A word-for-word copy of the entries is the goal; leave out the pictures.

----- Given records

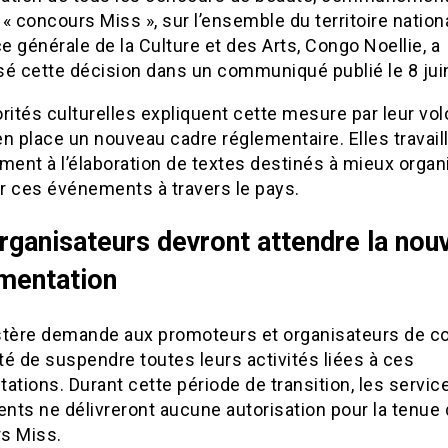
« concours Miss », sur l’ensemble du territoire nationa
ce générale de la Culture et des Arts, Congo Noellie, a
isé cette décision dans un communiqué publié le 8 jui
rités culturelles expliquent cette mesure par leur vo
n place un nouveau cadre réglementaire. Elles travail
ment à l’élaboration de textes destinés à mieux organ
r ces événements à travers le pays.
rganisateurs devront attendre la nouv
mentation
stère demande aux promoteurs et organisateurs de c
é de suspendre toutes leurs activités liées à ces
ations. Durant cette période de transition, les servic
ts ne délivreront aucune autorisation pour la tenue 
s Miss.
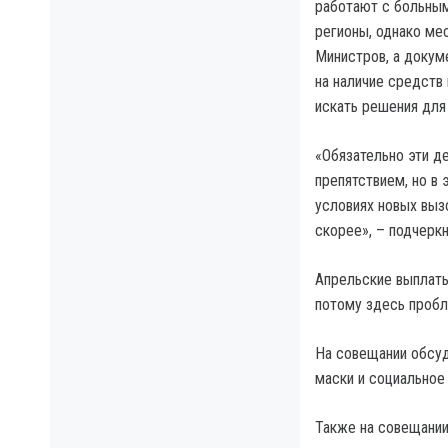
работают с больным
регионы, однако ме
Министров, а докум
на наличие средств 
искать решения для
«Обязательно эти д
препятствием, но в
условиях новых выз
скорее», – подчерк
Апрельские выплаты
потому здесь пробл
На совещании обсуд
маски и социальное
Также на совещании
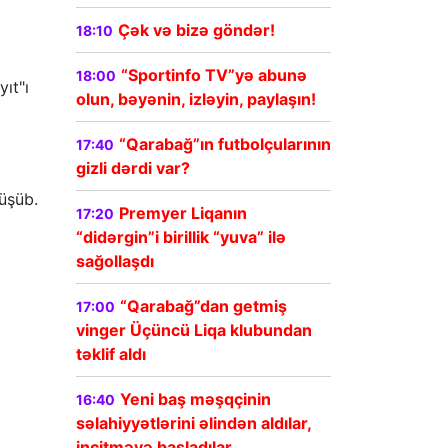
Çək və bizə göndər!
18:10
“Sportinfo TV”yə abunə
18:00
ıt"ı
olun, bəyənin, izləyin, paylaşın!
“Qarabağ”ın futbolçularının
17:40
gizli dərdi var?
üşüb.
Premyer Liqanın
17:20
“didərgin”i birillik “yuva” ilə
sağollaşdı
“Qarabağ”dan getmiş
17:00
vinger Üçüncü Liqa klubundan
təklif aldı
Yeni baş məşqçinin
16:40
səlahiyyətlərini əlindən aldılar,
incitməyə başladılar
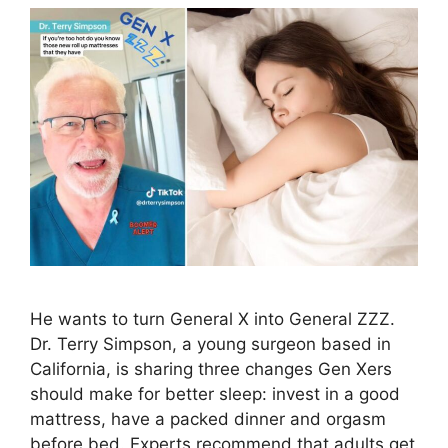
He wants to turn General X into General ZZZ.
Dr. Terry Simpson, a young surgeon based in
California, is sharing three changes Gen Xers
should make for better sleep: invest in a good
mattress, have a packed dinner and orgasm
before bed. Experts recommend that adults get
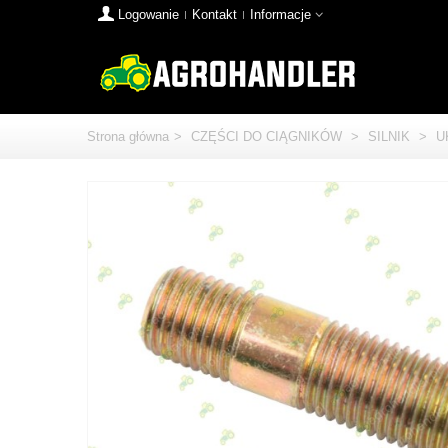
Logowanie
Kontakt
Informacje
Strona główna
>
CZĘŚCI DO CIĄGNIKÓW
>
SILNIK
>
U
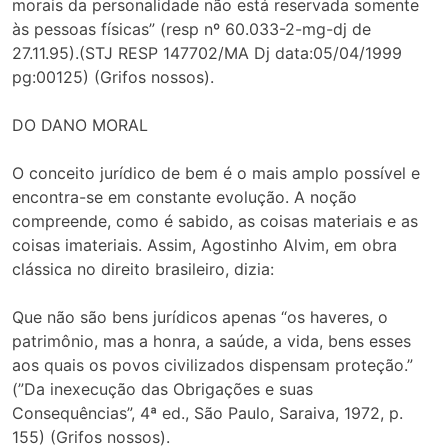
morais da personalidade não está reservada somente
às pessoas físicas” (resp nº 60.033-2-mg-dj de
27.11.95).(STJ RESP 147702/MA Dj data:05/04/1999
pg:00125) (Grifos nossos).
DO DANO MORAL
O conceito jurídico de bem é o mais amplo possível e
encontra-se em constante evolução. A noção
compreende, como é sabido, as coisas materiais e as
coisas imateriais. Assim, Agostinho Alvim, em obra
clássica no direito brasileiro, dizia:
Que não são bens jurídicos apenas “os haveres, o
patrimônio, mas a honra, a saúde, a vida, bens esses
aos quais os povos civilizados dispensam proteção.”
(”Da inexecução das Obrigações e suas
Consequências”, 4ª ed., São Paulo, Saraiva, 1972, p.
155) (Grifos nossos).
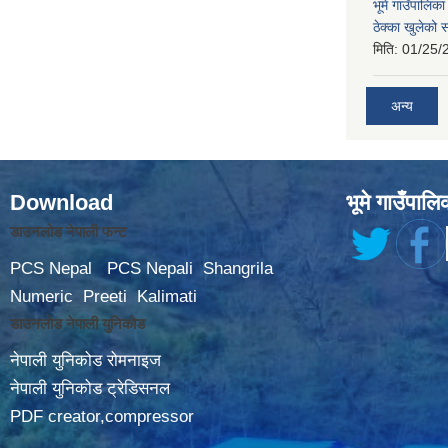
भूमे गाउँपालि
ठेक्का खुलेको 
मिति:
01/25/
अन्य
Download
भूमे गाउँपालि
डाउनलोड नेपाली फन्ट
PCS Nepal
PCS Nepali
Shangrila
Numeric
Preeti
Kalimati
डाउनलोड नेपाली युनिकोड
नेपाली युनिकोड रोमनाइज
नेपाली युनिकोड ट्रेडिसनल
PDF creator,compressor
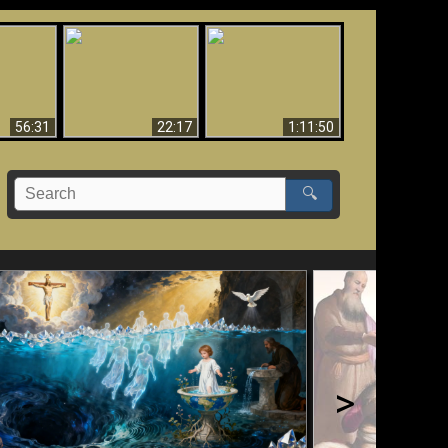
Le Temple de Dieu
dans les Prophéties
Le monde arrive-t-il à
miracles
(2 Thess. 2:4) n'est
sa fin ?
pas juif
56:31
22:17
1:11:50
🔍
>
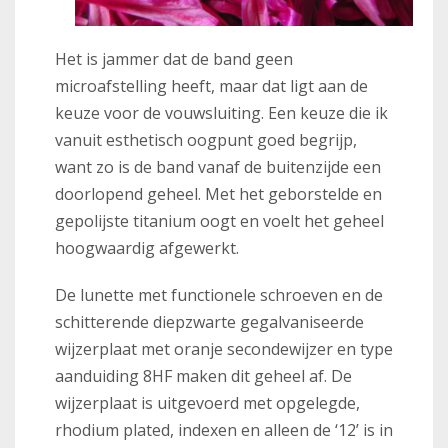
Het is jammer dat de band geen
microafstelling heeft, maar dat ligt aan de
keuze voor de vouwsluiting. Een keuze die ik
vanuit esthetisch oogpunt goed begrijp,
want zo is de band vanaf de buitenzijde een
doorlopend geheel. Met het geborstelde en
gepolijste titanium oogt en voelt het geheel
hoogwaardig afgewerkt.
De lunette met functionele schroeven en de
schitterende diepzwarte gegalvaniseerde
wijzerplaat met oranje secondewijzer en type
aanduiding 8HF maken dit geheel af. De
wijzerplaat is uitgevoerd met opgelegde,
rhodium plated, indexen en alleen de ‘12’ is in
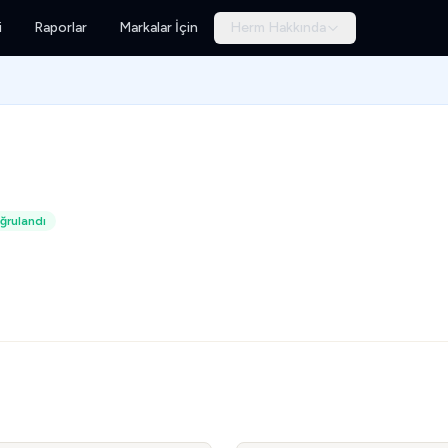
i
Raporlar
Markalar İçin
Herm Hakkında
ğrulandı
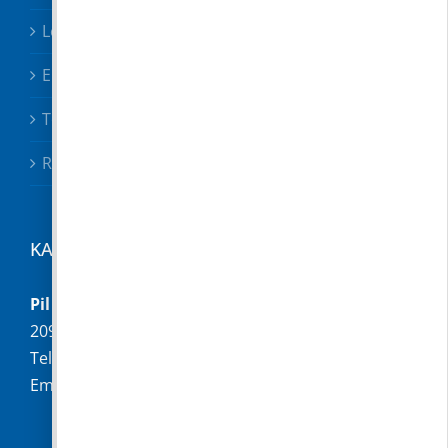
Letölthető nyomtatványok
Előterjesztések
Testületi határozatok
Rendeletek
KAPCSOLAT
Pilisborosjenő Község Önkormányzata
2097 Pilisborosjenő, Fő u. 16.
Telefon:
+36 (26) 336-028
Email:
hivatal@pilisborosjeno.hu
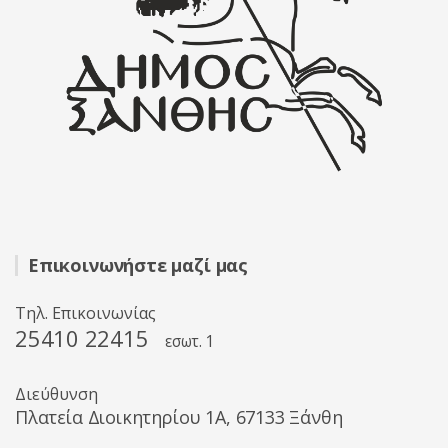
Επικοινωνήστε μαζί μας
Τηλ. Επικοινωνίας
25410 22415
εσωτ. 1
Διεύθυνση
Πλατεία Διοικητηρίου 1A, 67133 Ξάνθη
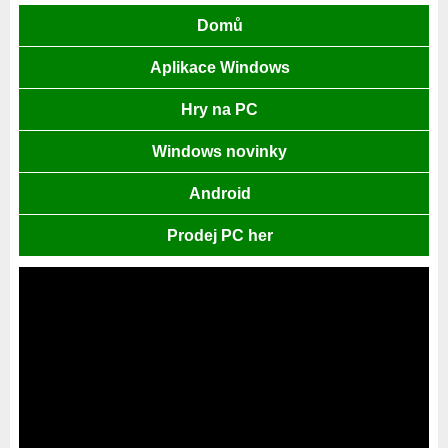
Domů
Aplikace Windows
Hry na PC
Windows novinky
Android
Prodej PC her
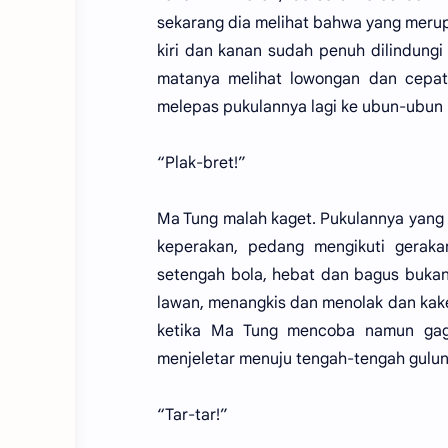
sekarang dia melihat bahwa yang meru
kiri dan kanan sudah penuh dilindungi
matanya melihat lowongan dan cepat k
melepas pukulannya lagi ke ubun-ubun 
“Plak-bret!”
Ma Tung malah kaget. Pukulannya yang
keperakan, pedang mengikuti gera
setengah bola, hebat dan bagus buka
lawan, menangkis dan menolak dan kake
ketika Ma Tung mencoba namun gagal
menjeletar menuju tengah-tengah gulu
“Tar-tar!”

----------

### Written solution
« concours Miss », sur l’ensemble du territoire nationa
ce générale de la Culture et des Arts, Congo Noellie, a
isé cette décision dans un communiqué publié le 8 jui
rités culturelles expliquent cette mesure par leur vo
n place un nouveau cadre réglementaire. Elles travail
ment à l’élaboration de textes destinés à mieux organ
r ces événements à travers le pays.
rganisateurs devront attendre la nouv
mentation
stère demande aux promoteurs et organisateurs de c
é de suspendre toutes leurs activités liées à ces
ations. Durant cette période de transition, les servic
ts ne délivreront aucune autorisation pour la tenue 
s Miss.
работают с больным
регионы, однако ме
Министров, а докум
на наличие средств 
искать решения для
«Обязательно эти д
препятствием, но в
условиях новых выз
скорее», – подчерк
Апрельские выплаты
потому здесь пробл
На совещании обсуд
маски и социальное
Также на совещании
Çək və bizə göndər!
18:10
“Sportinfo TV”yə abunə
18:00
ıt"ı
olun, bəyənin, izləyin, paylaşın!
“Qarabağ”ın futbolçularının
17:40
gizli dərdi var?
üşüb.
Premyer Liqanın
17:20
“didərgin”i birillik “yuva” ilə
sağollaşdı
“Qarabağ”dan getmiş
17:00
vinger Üçüncü Liqa klubundan
təklif aldı
Yeni baş məşqçinin
16:40
səlahiyyətlərini əlindən aldılar,
incitməyə başladılar
He wants to turn General X into General ZZZ.
Dr. Terry Simpson, a young surgeon based in
California, is sharing three changes Gen Xers
should make for better sleep: invest in a good
mattress, have a packed dinner and orgasm
before bed. Experts recommend that adults get
Logowanie
Kontakt
Informacje
Strona główna
>
CZĘŚCI DO CIĄGNIKÓW
>
SILNIK
>
U
morais da personalidade não está reservada somente
às pessoas físicas” (resp nº 60.033-2-mg-dj de
27.11.95).(STJ RESP 147702/MA Dj data:05/04/1999
pg:00125) (Grifos nossos).
DO DANO MORAL
O conceito jurídico de bem é o mais amplo possível e
encontra-se em constante evolução. A noção
compreende, como é sabido, as coisas materiais e as
coisas imateriais. Assim, Agostinho Alvim, em obra
clássica no direito brasileiro, dizia:
Que não são bens jurídicos apenas “os haveres, o
patrimônio, mas a honra, a saúde, a vida, bens esses
aos quais os povos civilizados dispensam proteção.”
(”Da inexecução das Obrigações e suas
Consequências”, 4ª ed., São Paulo, Saraiva, 1972, p.
155) (Grifos nossos).
भूमे गाउँपालि
ठेक्का खुलेको 
मिति:
01/25/
अन्य
Download
भूमे गाउँपालि
डाउनलोड नेपाली फन्ट
PCS Nepal
PCS Nepali
Shangrila
Numeric
Preeti
Kalimati
डाउनलोड नेपाली युनिकोड
नेपाली युनिकोड रोमनाइज
नेपाली युनिकोड ट्रेडिसनल
PDF creator,compressor
Le Temple de Dieu
dans les Prophéties
Le monde arrive-t-il à
miracles
(2 Thess. 2:4) n'est
sa fin ?
pas juif
56:31
22:17
1:11:50
🔍
>
Het is jammer dat de band geen
microafstelling heeft, maar dat ligt aan de
keuze voor de vouwsluiting. Een keuze die ik
vanuit esthetisch oogpunt goed begrijp,
want zo is de band vanaf de buitenzijde een
doorlopend geheel. Met het geborstelde en
gepolijste titanium oogt en voelt het geheel
hoogwaardig afgewerkt.
De lunette met functionele schroeven en de
schitterende diepzwarte gegalvaniseerde
wijzerplaat met oranje secondewijzer en type
aanduiding 8HF maken dit geheel af. De
wijzerplaat is uitgevoerd met opgelegde,
rhodium plated, indexen en alleen de ‘12’ is in
i
Raporlar
Markalar İçin
Herm Hakkında
ğrulandı
Letölthető nyomtatványok
Előterjesztések
Testületi határozatok
Rendeletek
KAPCSOLAT
Pilisborosjenő Község Önkormányzata
2097 Pilisborosjenő, Fő u. 16.
Telefon:
+36 (26) 336-028
Email:
hivatal@pilisborosjeno.hu
Επικοινωνήστε μαζί μας
Τηλ. Επικοινωνίας
25410 22415
εσωτ. 1
Διεύθυνση
Πλατεία Διοικητηρίου 1A, 67133 Ξάνθη
Domů
Aplikace Windows
Hry na PC
Windows novinky
Android
Prodej PC her
sekarang dia melihat bahwa yang meru
kiri dan kanan sudah penuh dilindungi
matanya melihat lowongan dan cepat k
melepas pukulannya lagi ke ubun-ubun 
“Plak-bret!”
Ma Tung malah kaget. Pukulannya yang
keperakan, pedang mengikuti gera
setengah bola, hebat dan bagus buka
lawan, menangkis dan menolak dan kake
ketika Ma Tung mencoba namun gagal
menjeletar menuju tengah-tengah gulu
“Tar-tar!”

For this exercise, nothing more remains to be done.